Il s’en est fallu de peu.
Combien de temps est-ce que cela a pu durer ? Une minute, peut-être cinq, dix peut-être. Beaucoup plus au regard du nombre d’idées noires que j’ai dû chasser. Je pense à cette scène insoutenable des Enfants du plastique où la mère voit passer la civière transportant sa petite fille sans vie, en rentrant chez elle. Je pense à ces voisins outrés aux discours péremptoires qui témoignent au lendemain d’un fait divers « Mais comment peut-on faire cela ? » demandent-ils, je repense à tous ces articles que je n’ai pas voulu lire sur les accidents domestiques.
Je ne pense plus, je cours hors d’haleine à la recherche de mon trésor en criant ces trois syllabes auxquelles seul un long silence fait écho. « Jo-sé-phine ». Combien de fois l’ai-je appelé, répété, hurlé. Un cri animal de louve qui cherche son enfant, dans les placards, sous les tables, les lits. Nulle part de petite fille.
La piscine. « Pourquoi on n’a pas mis ce putain de cadenas ? ». Pas de fillette, ni de petit corps. Je ne respire plus. « J’ai perdu ma fille ». « Appeler mon mari ? ». « Ne pas perdre de temps »
La route. « Il est ouvert pour une fois ce putain de portail » (on est vulgaire quand on panique). L’entrepreneur pour qui j’avais ouvert le portail, celui avec lequel j’avais discuté un quart d’heure, ma fille alors accrochée à mes jambes, court sur la route. J’explore l’autre côté du jardin, je tourne en rond, suivie du grand frère en pleurs. Et j’entends « La voiture, la voiture ».

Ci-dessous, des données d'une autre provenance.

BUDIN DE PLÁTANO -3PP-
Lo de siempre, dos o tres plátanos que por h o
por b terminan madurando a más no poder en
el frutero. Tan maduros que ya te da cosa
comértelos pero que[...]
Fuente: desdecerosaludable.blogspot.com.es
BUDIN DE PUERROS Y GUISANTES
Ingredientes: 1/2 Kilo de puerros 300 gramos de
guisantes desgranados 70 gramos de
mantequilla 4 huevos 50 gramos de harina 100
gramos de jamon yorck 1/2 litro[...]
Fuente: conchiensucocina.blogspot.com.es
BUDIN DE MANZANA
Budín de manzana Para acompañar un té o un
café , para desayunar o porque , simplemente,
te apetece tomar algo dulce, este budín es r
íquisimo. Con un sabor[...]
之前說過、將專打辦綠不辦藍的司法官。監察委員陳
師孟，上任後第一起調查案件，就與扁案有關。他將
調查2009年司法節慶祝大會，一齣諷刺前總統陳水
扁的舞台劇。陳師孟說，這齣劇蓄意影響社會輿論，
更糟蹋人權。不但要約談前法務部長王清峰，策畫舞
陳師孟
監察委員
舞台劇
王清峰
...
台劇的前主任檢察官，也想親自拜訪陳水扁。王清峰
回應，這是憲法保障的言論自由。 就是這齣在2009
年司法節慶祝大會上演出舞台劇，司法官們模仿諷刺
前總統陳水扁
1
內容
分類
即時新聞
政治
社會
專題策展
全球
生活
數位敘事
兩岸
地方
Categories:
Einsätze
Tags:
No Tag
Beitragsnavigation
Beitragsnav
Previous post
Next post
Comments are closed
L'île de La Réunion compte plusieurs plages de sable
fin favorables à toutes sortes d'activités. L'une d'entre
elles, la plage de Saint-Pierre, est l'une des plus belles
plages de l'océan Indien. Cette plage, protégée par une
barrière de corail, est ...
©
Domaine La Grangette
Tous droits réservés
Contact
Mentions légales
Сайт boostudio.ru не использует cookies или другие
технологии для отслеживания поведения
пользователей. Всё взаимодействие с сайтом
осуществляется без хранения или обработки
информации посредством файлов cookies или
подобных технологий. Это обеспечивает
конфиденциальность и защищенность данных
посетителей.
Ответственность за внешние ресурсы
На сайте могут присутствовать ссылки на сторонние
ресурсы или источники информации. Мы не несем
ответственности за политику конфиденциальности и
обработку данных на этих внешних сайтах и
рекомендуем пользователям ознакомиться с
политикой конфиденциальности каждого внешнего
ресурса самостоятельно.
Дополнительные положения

Quoi la voiture ? La route, la voiture, un accident ?
Non. Elle est là, attachée dans son siège-auto. Petite fille sage qui attend d’aller acheter le pain pour les sandwichs du pique-nique et les chips de papa, celles qui ont une drôle de forme. Elle est là, dans la voiture pas fermée à cause de cette putain de serrure qui déconne. Elle est là et elle aurait pu y rester longtemps.
Je pense aux quelques secondes qui suffisent pour faire les gros titres. Je ne gronde pas j’embrasse de tout mon coeur, auquel il faudra quelques heures pour reprendre un rythme normal.
Aux voisins outrés aux discours péremptoires, qui se demandent »Mais comment peut-on faire cela ? » et que l’on interviewe les lendemains de faits divers. Je réponds : on fait comme cela, sauf que parfois, la piscine, la route, la voiture…
PS : sans doute le billet le plus personnel jamais écrit sur ce blog. Et si je le classe dans la rubrique Mauvaise mère, je n’y mets cette fois aucune ironie. Il y a des choses avec lesquelles on ne rigole pas.